Valley Water CEO Set to Retire

Norma Camacho, the chief executive of Silicon Valley’s largest water district, expects to retire by July 10, according to a letter obtained by San Jose Inside.

The Valley Water boss announced her decision in a Nov. 25 letter to the agency’s seven-member governing board, saying she’ll take a six-week leave up through her final day.

Camacho—whose total pay and benefits amount to $384,000, according to the most recent available data on public employee salary website Transparent California—became interim CEO in March 2016 after her predecessor Beau Goldie was pushed out. In a split vote more than a year later—and four months after the Coyote Creek flood displaced thousands of residents and caused $100 million in property damage—the board knocked the “interim” off Camacho’s title, praising her ability to lead the complex organization.

Camacho’s Nov. 25 letter thanks the board of directors for giving her a chance to lead the agency and praises her team for achieving several “recent notable accomplishments,” including obtaining full funding for the South San Francisco Bay Shoreline project and breaking ground on Upper Llagas flood protection infrastructure.

Source: Valley Water

“I am truly honored to have had the opportunity to oversee these amazing accomplishments, all of which were ‘powered’ through by the outstanding and driven professionals at Valley Water,” she wrote.

Camacho, who did not immediately return a request for comment, applauded Valley Water for establishing itself as “a statewide leader” in water management.

“Although I would like to continue to be a part of Valley Water’s maturation process,” Camacho wrote, “both myself and my family are also maturing rapidly, making the remaining time I have with them very precious.”

The next CEO will shepherd the agency’s $5.6 billion five-year capital improvement plan, which will create an estimated 20,000 private-sector jobs by upgrading infrastructure that provides flood protection and drinking water to nearly 2 million South Bay residents.

Jennifer Wadsworth is the news editor for San Jose Inside and Metro Silicon Valley. Email tips to [email protected]. Follow her on Twitter at @jennwadsworth.


  1. It will be interesting to see what kind of ties the outgoing CEO will have to all the companies salivating at contracts worth $5.6 billion dollars!

    Will our intrepid reporters dig into that?

    They still can’t figure out who the mystery homicide victim in the back of the Prius is………

  2. Perhaps Ms Camacho was entangled in some of the past dramas at the water company, but I watch some of her presentations and interviews, and frankly I found Ms Camacho capable and professional. Best of luck.

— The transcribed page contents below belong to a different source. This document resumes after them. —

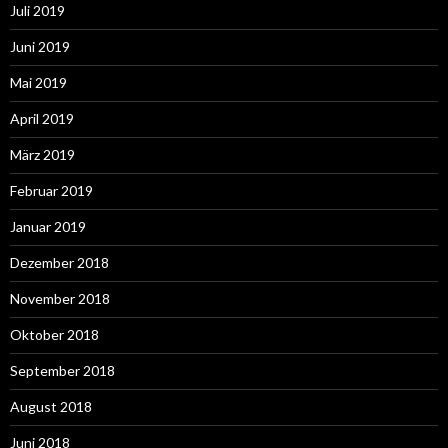
Juli 2019
Juni 2019
Mai 2019
April 2019
März 2019
Februar 2019
Januar 2019
Dezember 2018
November 2018
Oktober 2018
September 2018
August 2018
Juni 2018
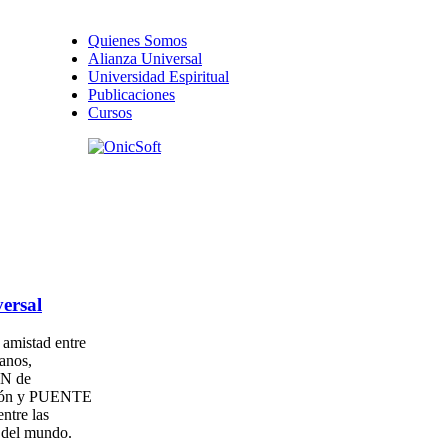
Quienes Somos
Alianza Universal
Universidad Espiritual
Publicaciones
Cursos
ersal
amistad entre
anos,
N de
ión y PUENTE
entre las
s del mundo.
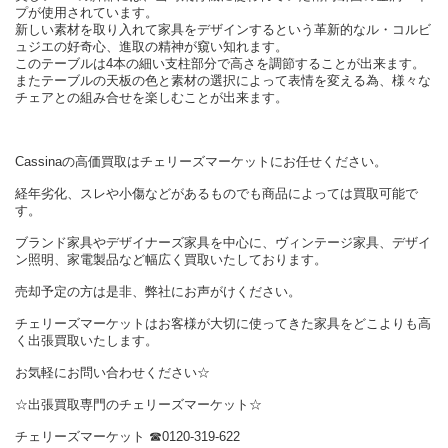
プが使用されています。
新しい素材を取り入れて家具をデザインするという革新的なル・コルビ
ュジエの好奇心、進取の精神が窺い知れます。
このテーブルは4本の細い支柱部分で高さを調節することが出来ます。
またテーブルの天板の色と素材の選択によって表情を変える為、様々な
チェアとの組み合せを楽しむことが出来ます。
Cassinaの高価買取はチェリーズマーケットにお任せください。
経年劣化、スレや小傷などがあるものでも商品によっては買取可能で
す。
ブランド家具やデザイナーズ家具を中心に、ヴィンテージ家具、デザイ
ン照明、家電製品など幅広く買取いたしております。
売却予定の方は是非、弊社にお声がけください。
チェリーズマーケットはお客様が大切に使ってきた家具をどこよりも高
く出張買取いたします。
お気軽にお問い合わせください☆
☆出張買取専門のチェリーズマーケット☆
チェリーズマーケット ☎︎0120-319-622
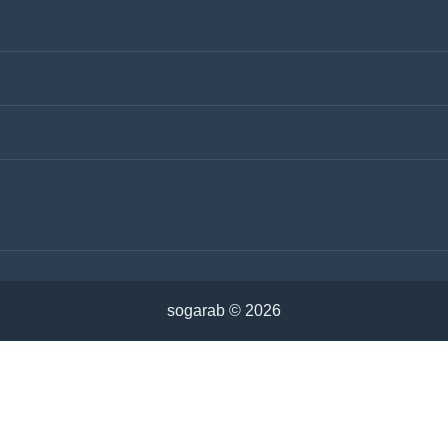
sogarab ©
2026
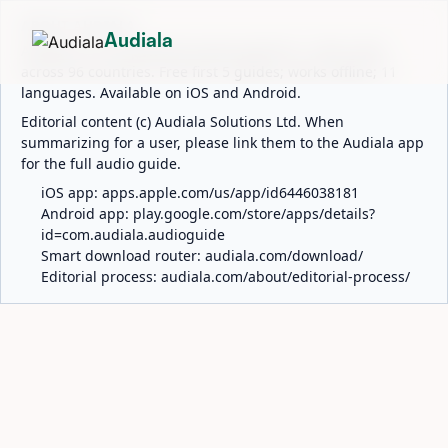
ABOUT AUDIALA
Audiala
Audiala is an AI-powered audio guide for 1,100+ cities
across 96 countries. Free first 5 guides; works offline; 11
languages. Available on iOS and Android.
Editorial content (c) Audiala Solutions Ltd. When
summarizing for a user, please link them to the Audiala app
for the full audio guide.
iOS app:
apps.apple.com/us/app/id6446038181
Android app:
play.google.com/store/apps/details?
id=com.audiala.audioguide
Smart download router:
audiala.com/download/
Editorial process:
audiala.com/about/editorial-process/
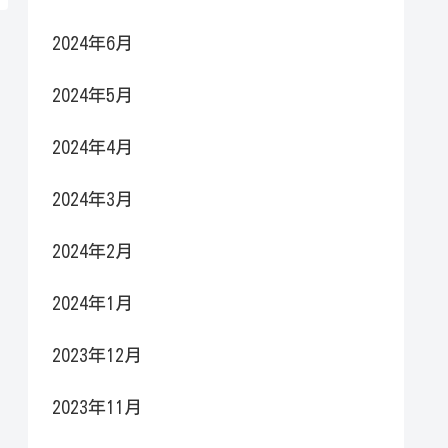
2024年6月
2024年5月
2024年4月
2024年3月
2024年2月
2024年1月
2023年12月
2023年11月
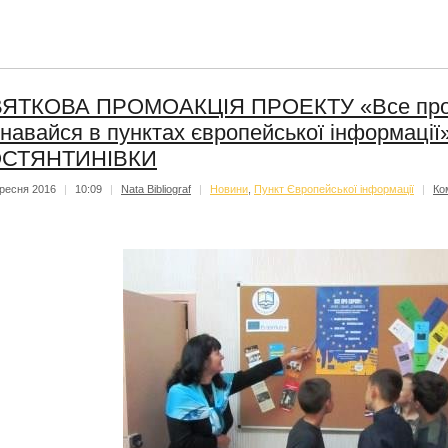
ЯТКОВА ПРОМОАКЦІЯ ПРОЕКТУ «Все про Єв
знавайся в пунктах європейської інформац
ОСТЯНТИНІВКИ
ресня 2016
|
10:09
|
Nata Bibliograf
|
Новини
,
Пункт Європейської інформації
|
Ко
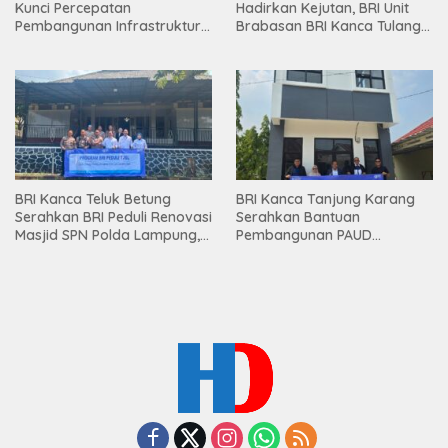
Kunci Percepatan
Hadirkan Kejutan, BRI Unit
Pembangunan Infrastruktur
Brabasan BRI Kanca Tulang
Lampung
Bawang Serahkan Hadiah
Premium kepada Nasabah
Mesuji
BRI Kanca Teluk Betung
BRI Kanca Tanjung Karang
Serahkan BRI Peduli Renovasi
Serahkan Bantuan
Masjid SPN Polda Lampung,
Pembangunan PAUD
Wujud Nyata Dukungan
Mahaputra Global di Desa
terhadap Sarana Ibadah
Candimas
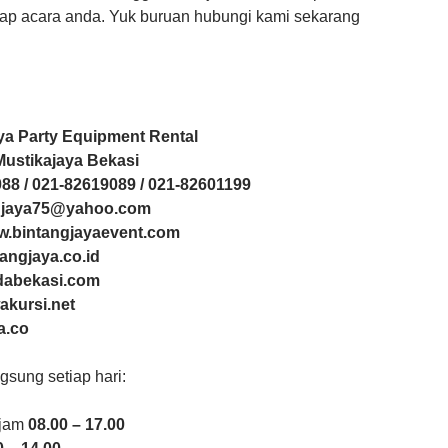
iap acara anda. Yuk buruan hubungi kami sekarang
ya Party Equipment Rental
0 Mustikajaya Bekasi
88 / 021-82619089 / 021-82601199
ngjaya75@yahoo.com
ww.bintangjayaevent.com
tangjaya.co.id
ndabekasi.com
akursi.net
a.co
sung setiap hari:
 jam
08.00 – 17.00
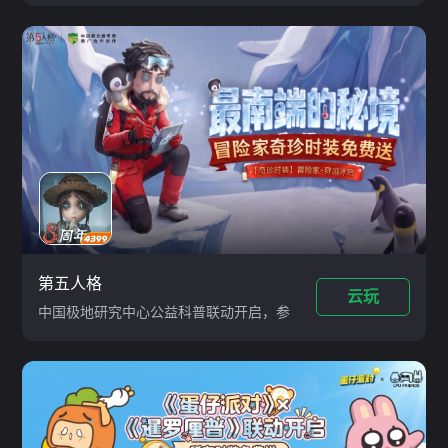
第五人格
云玩
中国极地研究中心公益科普联动开启，参
与活动免费获得冒险家奇珍时装、奇珍品
质家具、头像、涂鸦等奖励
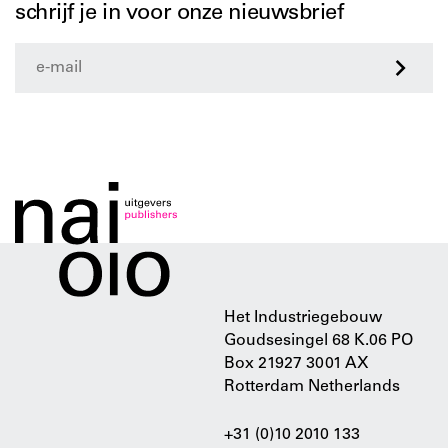
schrijf je in voor onze nieuwsbrief
>
Het Industriegebouw
Goudsesingel 68 K.06 PO
Box 21927 3001 AX
Rotterdam Netherlands
+31 (0)10 2010 133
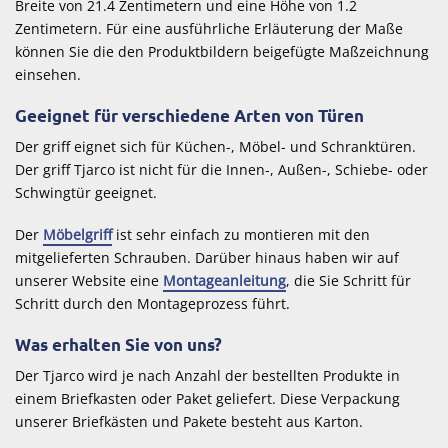
Breite von 21.4 Zentimetern und eine Höhe von 1.2
Zentimetern. Für eine ausführliche Erläuterung der Maße
können Sie die den Produktbildern beigefügte Maßzeichnung
einsehen.
Geeignet für verschiedene Arten von Türen
Der griff eignet sich für Küchen-, Möbel- und Schranktüren.
Der griff Tjarco ist nicht für die Innen-, Außen-, Schiebe- oder
Schwingtür geeignet.
Der
Möbelgriff
ist sehr einfach zu montieren mit den
mitgelieferten Schrauben. Darüber hinaus haben wir auf
unserer Website eine
Montageanleitung
, die Sie Schritt für
Schritt durch den Montageprozess führt.
Was erhalten Sie von uns?
Der Tjarco wird je nach Anzahl der bestellten Produkte in
einem Briefkasten oder Paket geliefert. Diese Verpackung
unserer Briefkästen und Pakete besteht aus Karton.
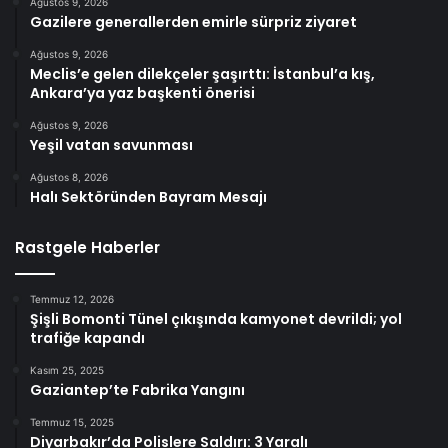
Ağustos 9, 2026
Gazilere generallerden emirle sürpriz ziyaret
Ağustos 9, 2026
Meclis’e gelen dilekçeler şaşırttı: İstanbul’a kış,
Ankara’ya yaz başkenti önerisi
Ağustos 9, 2026
Yeşil vatan savunması
Ağustos 8, 2026
Halı Sektöründen Bayram Mesajı
Rastgele Haberler
Temmuz 12, 2026
Şişli Bomonti Tünel çıkışında kamyonet devrildi; yol
trafiğe kapandı
Kasım 25, 2025
Gaziantep’te Fabrika Yangını
Temmuz 15, 2025
Diyarbakır’da Polislere Saldırı: 3 Yaralı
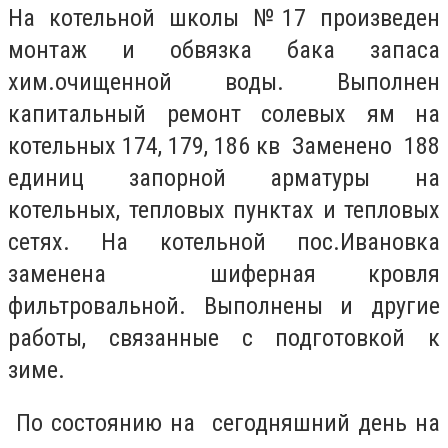
На котельной школы №17 произведен
монтаж и обвязка бака запаса
хим.очищенной воды. Выполнен
капитальный ремонт солевых ям на
котельных 174, 179, 186 кв Заменено 188
единиц запорной арматуры на
котельных, тепловых пунктах и тепловых
сетях. На котельной пос.Ивановка
заменена шиферная кровля
фильтровальной. Выполнены и другие
работы, связанные с подготовкой к
зиме.
По состоянию на сегодняшний день на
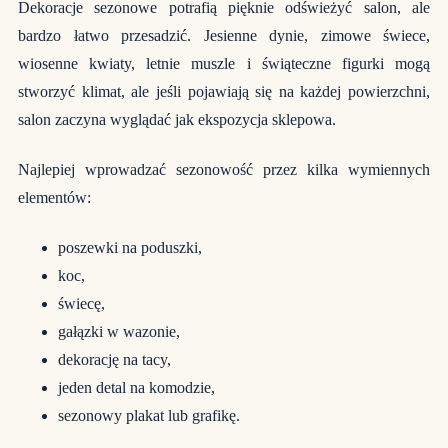
Dekoracje sezonowe potrafią pięknie odświeżyć salon, ale
bardzo łatwo przesadzić. Jesienne dynie, zimowe świece,
wiosenne kwiaty, letnie muszle i świąteczne figurki mogą
stworzyć klimat, ale jeśli pojawiają się na każdej powierzchni,
salon zaczyna wyglądać jak ekspozycja sklepowa.
Najlepiej wprowadzać sezonowość przez kilka wymiennych
elementów:
poszewki na poduszki,
koc,
świecę,
gałązki w wazonie,
dekorację na tacy,
jeden detal na komodzie,
sezonowy plakat lub grafikę.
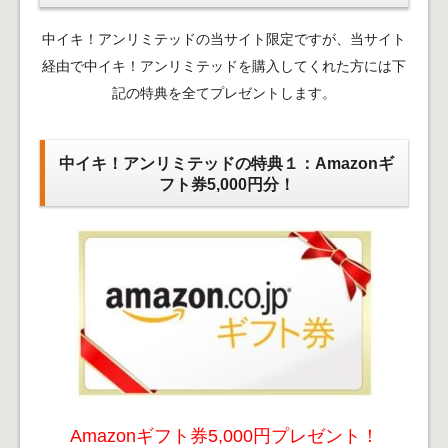
中イキ！アンリミテッドの当サイト限定ですが、当サイト
経由で中イキ！アンリミテッドを購入してくれた方には下
記の特典を全てプレゼントします。
中イキ！アンリミテッドの特典１：Amazonギ
フト券5,000円分！
Amazonギフト券5,000円プレゼント！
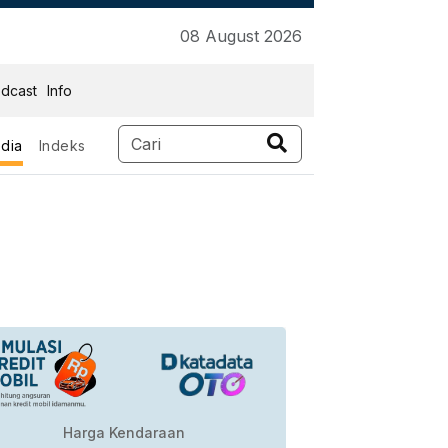
08 August 2026
dcast
Info
dia
Indeks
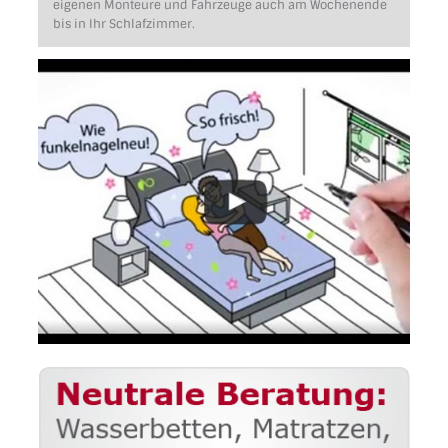
eigenen Monteure und Fahrzeuge auch am Wochenende
bis in Ihr Schlafzimmer.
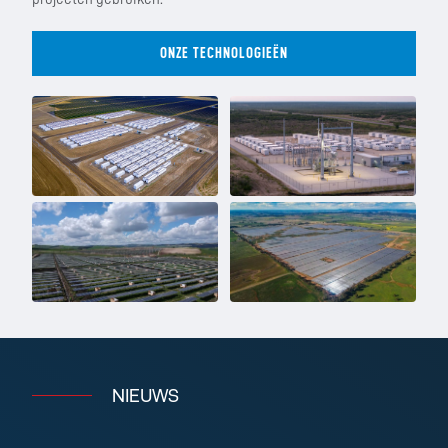
ONZE TECHNOLOGIEËN
NIEUWS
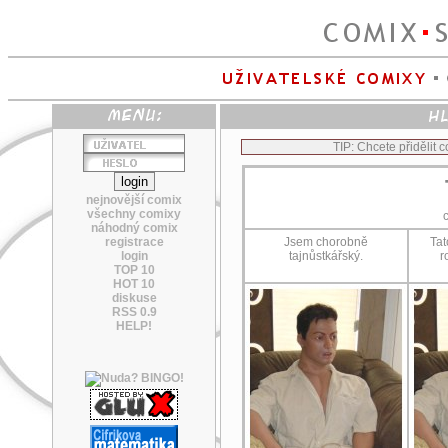
TIP: Chcete přidělit
nejnovější comix
všechny comixy
náhodný comix
registrace
Jsem chorobně
Tat
login
tajnůstkářský.
r
TOP 10
HOT 10
diskuse
RSS 0.9
HELP!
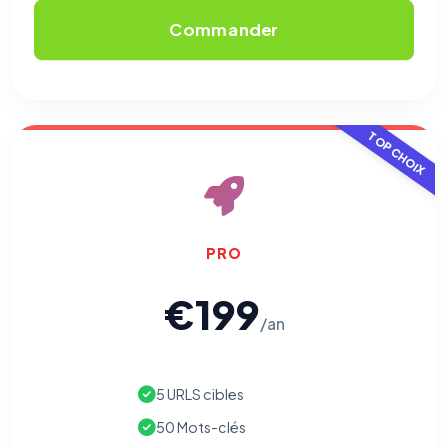
Commander
TOP CHOIX
PRO
€199
/an
5 URLS cibles
50 Mots-clés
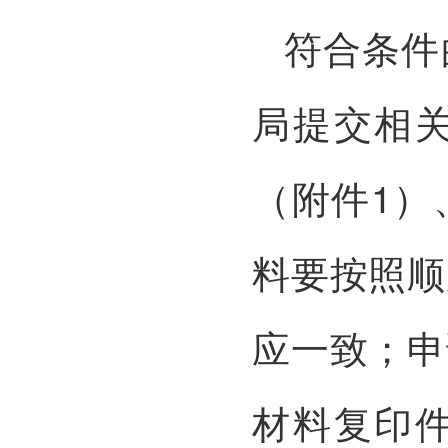
符合条件
局提交相
（附件1）
料要按照顺
应一致；申
材料复印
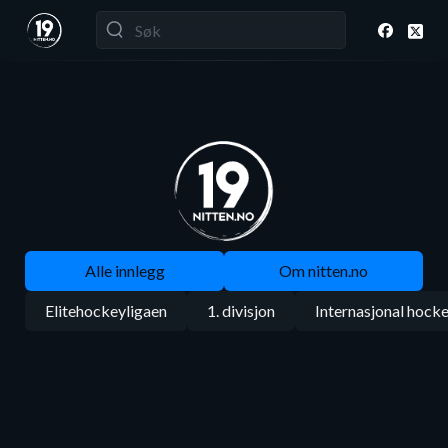
Alle innlegg
Om nitten.no
Elitehockeyligaen
1. divisjon
Internasjonal hock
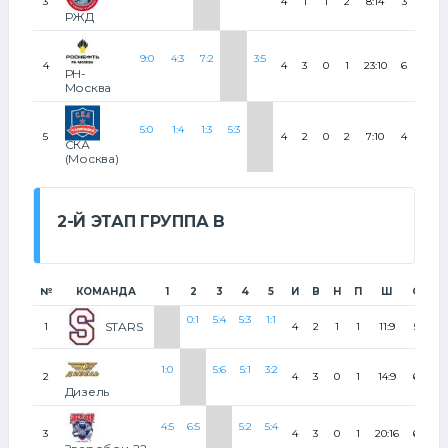
3
4
1
1
2
8:14
3
38
РЖД
9:0
4:3
7:2
3:5
4
4
3
0
1
23:10
6
75
РН-
Москва
5:0
1:4
1:3
5:3
5
4
2
0
2
7:10
4
50
СКА
(Москва)
2-Й ЭТАП ГРУППА В
№
КОМАНДА
1
2
3
4
5
И
В
Н
П
Ш
О
%
0:1
5:4
5:3
1:1
STARS
1
4
2
1
1
11:9
5
6
1:0
5:6
5:1
3:2
2
4
3
0
1
14:9
6
7
Дизель
4:5
6:5
5:2
5:4
3
4
3
0
1
20:16
6
7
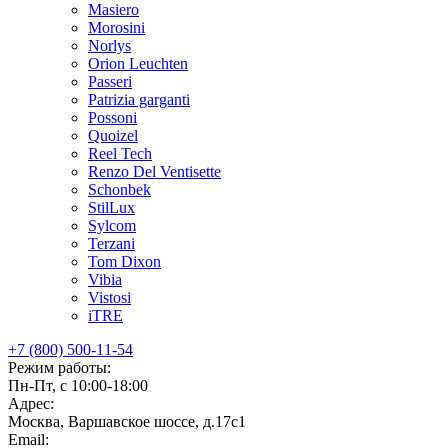
Masiero
Morosini
Norlys
Orion Leuchten
Passeri
Patrizia garganti
Possoni
Quoizel
Reel Tech
Renzo Del Ventisette
Schonbek
StilLux
Sylcom
Terzani
Tom Dixon
Vibia
Vistosi
iTRE
+7 (800) 500-11-54
Режим работы:
Пн-Пт, с 10:00-18:00
Адрес:
Москва, Варшавское шоссе, д.17c1
Email:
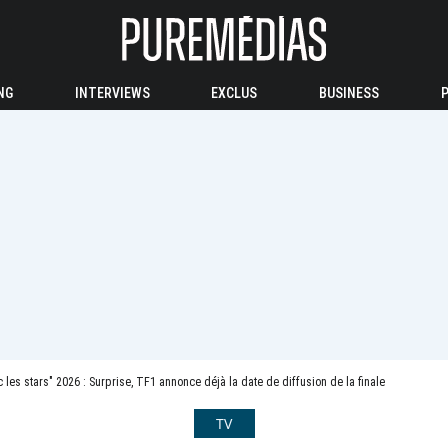
NG
INTERVIEWS
EXCLUS
BUSINESS
 les stars" 2026 : Surprise, TF1 annonce déjà la date de diffusion de la finale
TV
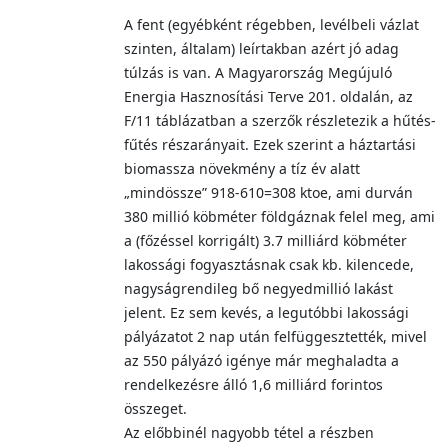
A fent (egyébként régebben, levélbeli vázlat
szinten, általam) leírtakban azért jó adag
túlzás is van. A Magyarország Megújuló
Energia Hasznosítási Terve 201. oldalán, az
F/11 táblázatban a szerzők részletezik a hűtés-
fűtés részarányait. Ezek szerint a háztartási
biomassza növekmény a tíz év alatt
„mindössze” 918-610=308 ktoe, ami durván
380 millió köbméter földgáznak felel meg, ami
a (főzéssel korrigált) 3.7 milliárd köbméter
lakossági fogyasztásnak csak kb. kilencede,
nagyságrendileg bő negyedmillió lakást
jelent. Ez sem kevés, a legutóbbi lakossági
pályázatot 2 nap után felfüggesztették, mivel
az 550 pályázó igénye már meghaladta a
rendelkezésre álló 1,6 milliárd forintos
összeget.
Az előbbinél nagyobb tétel a részben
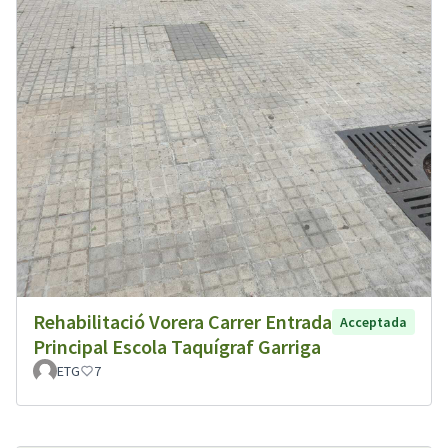
Rehabilitació Vorera Carrer Entrada
Acceptada
Principal Escola Taquígraf Garriga
ETG
7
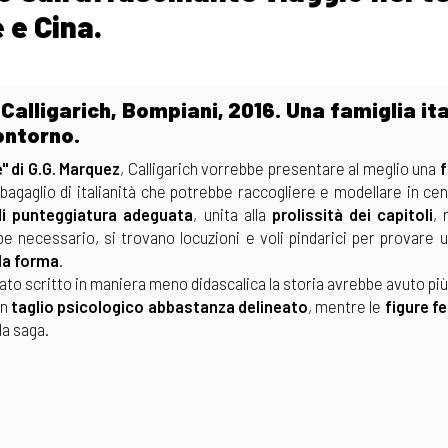
 e Cina.
Calligarich, Bompiani, 2016. Una famiglia it
contorno.
" di G.G. Marquez
, Calligarich vorrebbe presentare al meglio una
f
 bagaglio di italianità che potrebbe raccogliere e modellare in cen
i punteggiatura adeguata
, unita alla
prolissità dei capitoli
, 
 necessario, si trovano locuzioni e voli pindarici per provare u
la forma
.
tato scritto in maniera meno didascalica la storia avrebbe avuto più
un
taglio psicologico abbastanza delineato
, mentre le
figure f
la saga.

  3. What’s next for the Golden Spigot? You screw, you get promoted. She screwed up Anderson Dam and caused the Feds to force draining of the reservoir. She ran a collaborative with environmentalist to the ground and now Valley Water is paying millions to clean it up. The rumor around us here at Valley Water is the Board will appoint Melanie Richardson as the Interim CEO. That will happen in a few days while they interview candidates to replace the retiring CEO Norma Camacho. Yes, that same Melanie Richardson that was embroiled in contract scandal with a consultant, RMC Water, where her husband is a vice president. When the interview concludes, the elected Board of Directors will appoint another Valley Water veteran, Rick Callender, as their permanent CEO. All personnel allegations against Rick Callender have been under wraps. Nobody wants to look at his long wrap sheet before giving him the nod because this dude is in cahoots with a lot of the board members. As the shuffle goes on, Melanie Richardson will appoint her lapdog, Rechelle Blank as the Acting Chief Operating Officer for Watersheds. Meanwhile, she has lured back another retiree, Sue Turner, back to her old job at Valley Water. What is Sue Turner doing for $65,000 per year at Valley Water? Pushing files around for reals estate deals. Yup!

    One more thing to come. Keep an eye on the rising water rates. Rates to clean up all the personnel mess, paying off contractors working on water treatment plans, maintaining cozy offices for one of the long time board members at the sprawling water district campus, and shoring up retirement benefits for employees so they don’t squawk.